• Activity: Whenever the word "Canmore" turns up in a line of the data below, copy that line.

::: Records provided :::

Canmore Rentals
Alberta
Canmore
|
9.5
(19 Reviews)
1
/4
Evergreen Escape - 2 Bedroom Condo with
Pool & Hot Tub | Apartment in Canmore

:::

• Response to this task:
Canmore Rentals
Canmore
Pool & Hot Tub | Apartment in Canmore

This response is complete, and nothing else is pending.